Extracted entries ->
-----

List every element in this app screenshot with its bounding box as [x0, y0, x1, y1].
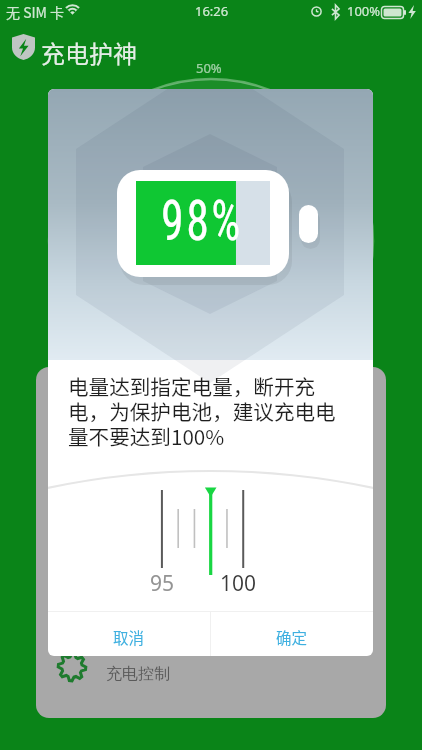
staticText: 无 SIM 卡 — [6, 2, 65, 22]
staticText: 100% — [347, 2, 381, 20]
staticText: 充电控制 — [106, 664, 170, 684]
button[interactable]: 确定 — [211, 612, 373, 656]
staticText: 50% — [196, 59, 222, 77]
staticText: 充电护神 — [41, 35, 137, 70]
staticText: 电量达到指定电量，断开充 电，为保护电池，建议充电电 量不要达到100% — [68, 371, 358, 451]
staticText: 98% — [161, 188, 243, 254]
staticText: 取消 — [113, 626, 145, 648]
button[interactable]: 取消 — [48, 612, 210, 656]
staticText: 16:26 — [195, 2, 229, 20]
staticText: 确定 — [276, 626, 308, 648]
staticText: 100 — [220, 569, 257, 595]
staticText: 95 — [150, 569, 175, 595]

-----

Exercise objective -> The copy must match each record exactly, apart from the images, which stay out.

Reply ->
List every element in this app screenshot with its bounding box as [x0, y0, x1, y1].
staticText: 无 SIM 卡 — [6, 2, 65, 22]
staticText: 100% — [347, 2, 381, 20]
staticText: 充电控制 — [106, 664, 170, 684]
button[interactable]: 确定 — [211, 612, 373, 656]
staticText: 50% — [196, 59, 222, 77]
staticText: 充电护神 — [41, 35, 137, 70]
staticText: 电量达到指定电量，断开充 电，为保护电池，建议充电电 量不要达到100% — [68, 371, 358, 451]
staticText: 98% — [161, 188, 243, 254]
staticText: 取消 — [113, 626, 145, 648]
button[interactable]: 取消 — [48, 612, 210, 656]
staticText: 16:26 — [195, 2, 229, 20]
staticText: 确定 — [276, 626, 308, 648]
staticText: 100 — [220, 569, 257, 595]
staticText: 95 — [150, 569, 175, 595]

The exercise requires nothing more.